Alex Wright

Amish Technophilia

February 9, 2006

I just noticed Kevin Kelly has picked up blogging his book-in-progress again after an extended hiatus. Here he pens an interesting contrarian take on the Amish, whom he sees not as Luddites, but rather as technologists with an agenda:

The Amish seem to be a bundle of contradictions. They ride rollerblades but not automobiles. They use disposable diapers but not washing machines. They eagerly plant genetically modified crops but refuse to vaccinate themselves. They renounce zippers but not solar panels. Out in their fields, they’ll pull their noisy smelly diesel-powered combine with natural draft horses instead of a tractor.
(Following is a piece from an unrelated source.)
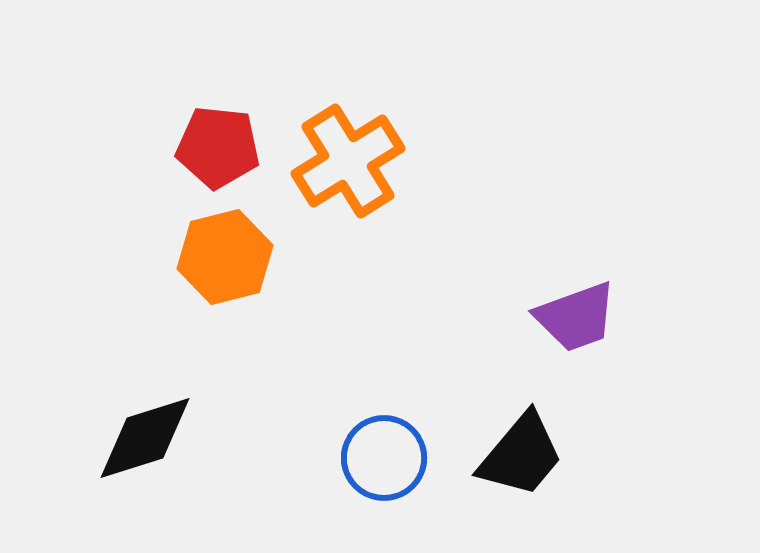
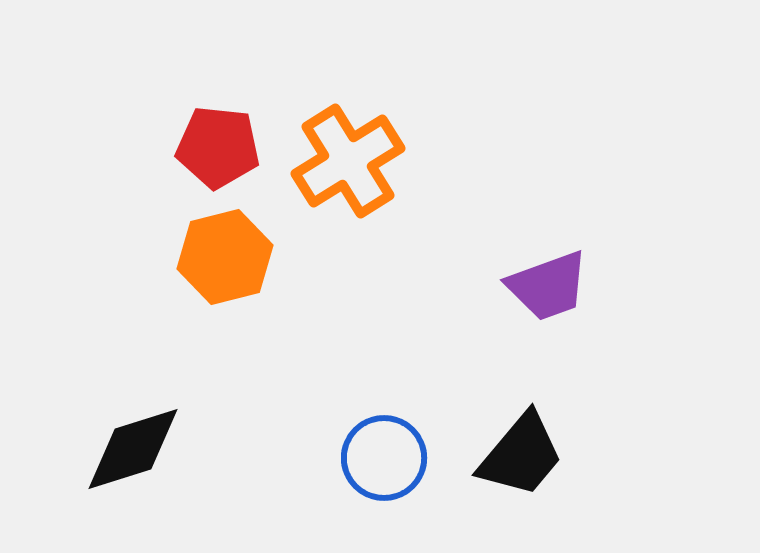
purple trapezoid: moved 28 px left, 31 px up
black diamond: moved 12 px left, 11 px down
So what is going on?
These days the Amish aren’t so opposed to batteries or solar power either. They use huge batteries in their horse carriages to power the headlights and taillights, which are more often hi-tech LEDs. Solar panels to charge batteries for flashlights and other small devices can be seen on Amish rooftops. What the Amish gain in keeping out electricity from the grid is their identity. They are slowly accumulating many of the functions of electrified gadgets, but on their terms: no monthly bills, no off-the-shelf gadgets, no infinite supply, no way to say no to the next new thing. If they want to use electricity it is a lot of trouble, although possible for small items (no air conditioners). This alternative way allows them to maintain a separateness, a distance from “the world,” and a way to say to themselves and their children, “We are different. We have different priorities.”